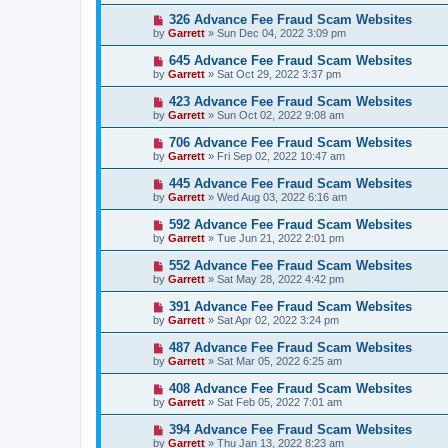
326 Advance Fee Fraud Scam Websites
by
Garrett
» Sun Dec 04, 2022 3:09 pm
645 Advance Fee Fraud Scam Websites
by
Garrett
» Sat Oct 29, 2022 3:37 pm
423 Advance Fee Fraud Scam Websites
by
Garrett
» Sun Oct 02, 2022 9:08 am
706 Advance Fee Fraud Scam Websites
by
Garrett
» Fri Sep 02, 2022 10:47 am
445 Advance Fee Fraud Scam Websites
by
Garrett
» Wed Aug 03, 2022 6:16 am
592 Advance Fee Fraud Scam Websites
by
Garrett
» Tue Jun 21, 2022 2:01 pm
552 Advance Fee Fraud Scam Websites
by
Garrett
» Sat May 28, 2022 4:42 pm
391 Advance Fee Fraud Scam Websites
by
Garrett
» Sat Apr 02, 2022 3:24 pm
487 Advance Fee Fraud Scam Websites
by
Garrett
» Sat Mar 05, 2022 6:25 am
408 Advance Fee Fraud Scam Websites
by
Garrett
» Sat Feb 05, 2022 7:01 am
394 Advance Fee Fraud Scam Websites
by
Garrett
» Thu Jan 13, 2022 8:23 am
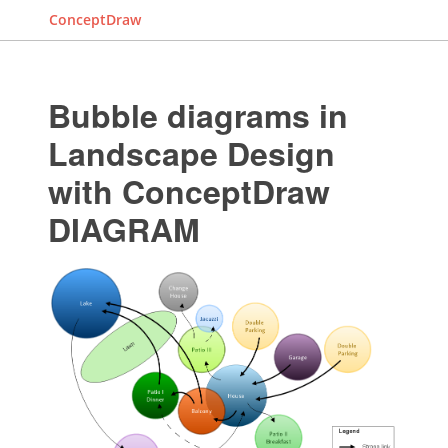
ConceptDraw
Bubble diagrams in
Landscape Design
with ConceptDraw
DIAGRAM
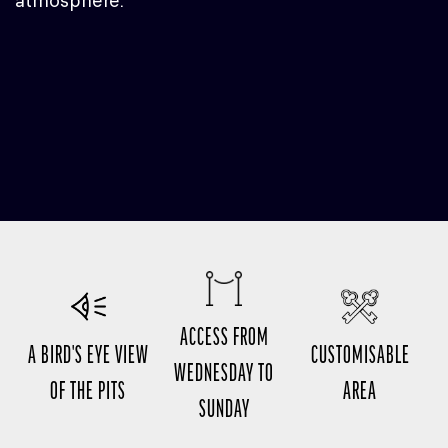
atmosphere.
ACCESS FROM
A BIRD'S EYE VIEW
CUSTOMISABLE
WEDNESDAY TO
OF THE PITS
AREA
SUNDAY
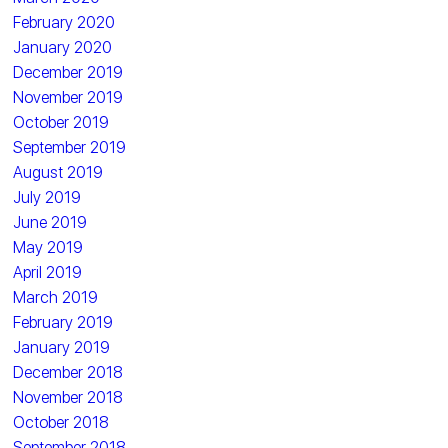
February 2020
January 2020
December 2019
November 2019
October 2019
September 2019
August 2019
July 2019
June 2019
May 2019
April 2019
March 2019
February 2019
January 2019
December 2018
November 2018
October 2018
September 2018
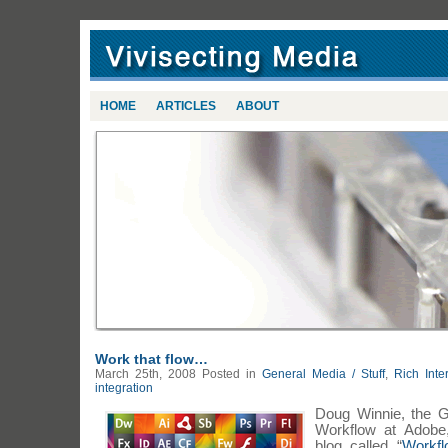
HOME
ARTICLES
ABOUT
Work that flow…
March 25th, 2008
Posted in
General Media / Stuff
,
Rich Inte
integration
Doug Winnie, the G
Workflow at Adobe, 
blog called “
Workfl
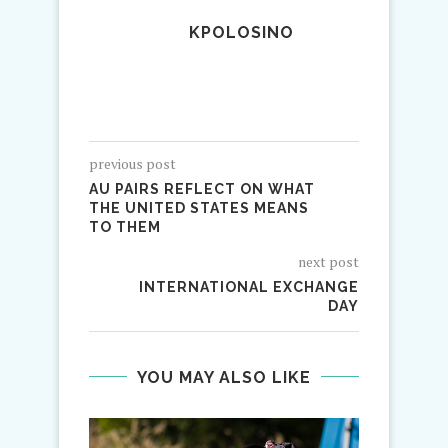
KPOLOSINO
previous post
AU PAIRS REFLECT ON WHAT
THE UNITED STATES MEANS
TO THEM
next post
INTERNATIONAL EXCHANGE
DAY
YOU MAY ALSO LIKE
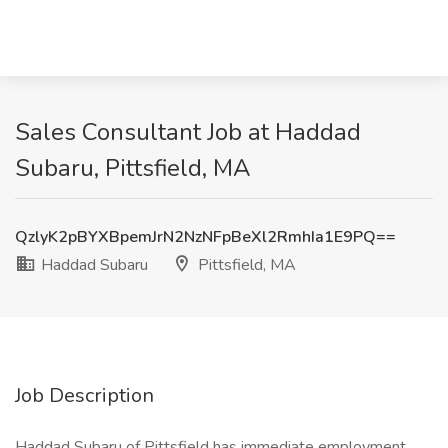
Sales Consultant Job at Haddad
Subaru, Pittsfield, MA
QzlyK2pBYXBpemJrN2NzNFpBeXl2RmhIa1E9PQ==
Haddad Subaru
Pittsfield, MA
Job Description
Haddad Subaru of Pittsfield has immediate employment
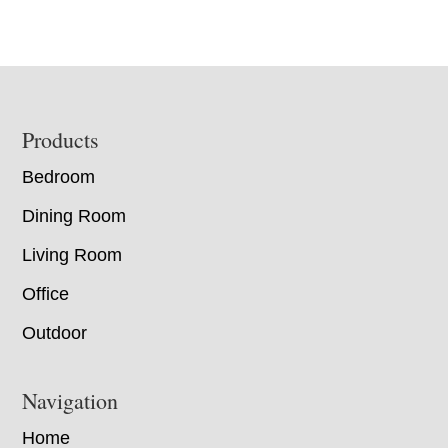
Footer
Products
Bedroom
Dining Room
Living Room
Office
Outdoor
Navigation
Home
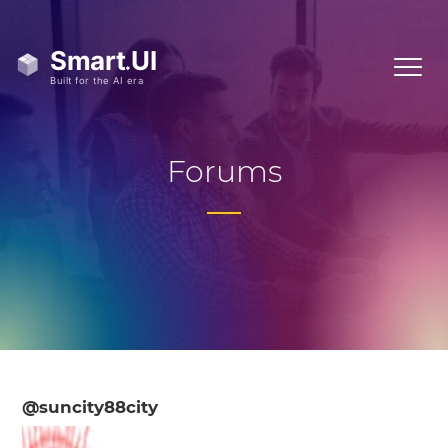
Forums
@suncity88city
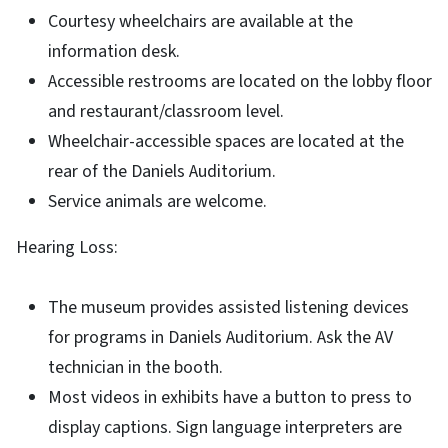
Courtesy wheelchairs are available at the
information desk.
Accessible restrooms are located on the lobby floor
and restaurant/classroom level.
Wheelchair-accessible spaces are located at the
rear of the Daniels Auditorium.
Service animals are welcome.
Hearing Loss:
The museum provides assisted listening devices
for programs in Daniels Auditorium. Ask the AV
technician in the booth.
Most videos in exhibits have a button to press to
display captions. Sign language interpreters are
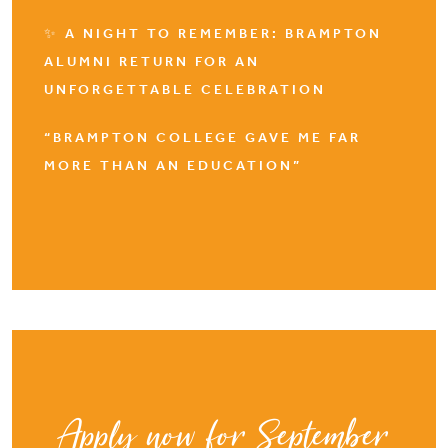
✨ A NIGHT TO REMEMBER: BRAMPTON
ALUMNI RETURN FOR AN
UNFORGETTABLE CELEBRATION
“BRAMPTON COLLEGE GAVE ME FAR
MORE THAN AN EDUCATION”
Apply now for September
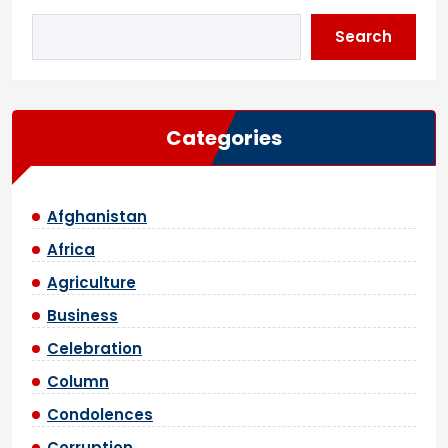
Search
Categories
Afghanistan
Africa
Agriculture
Business
Celebration
Column
Condolences
Corruption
====
◆ Task description
Using the data above, tally each line in which "September" appears and give the number with no other words.

◆ Expected answer
3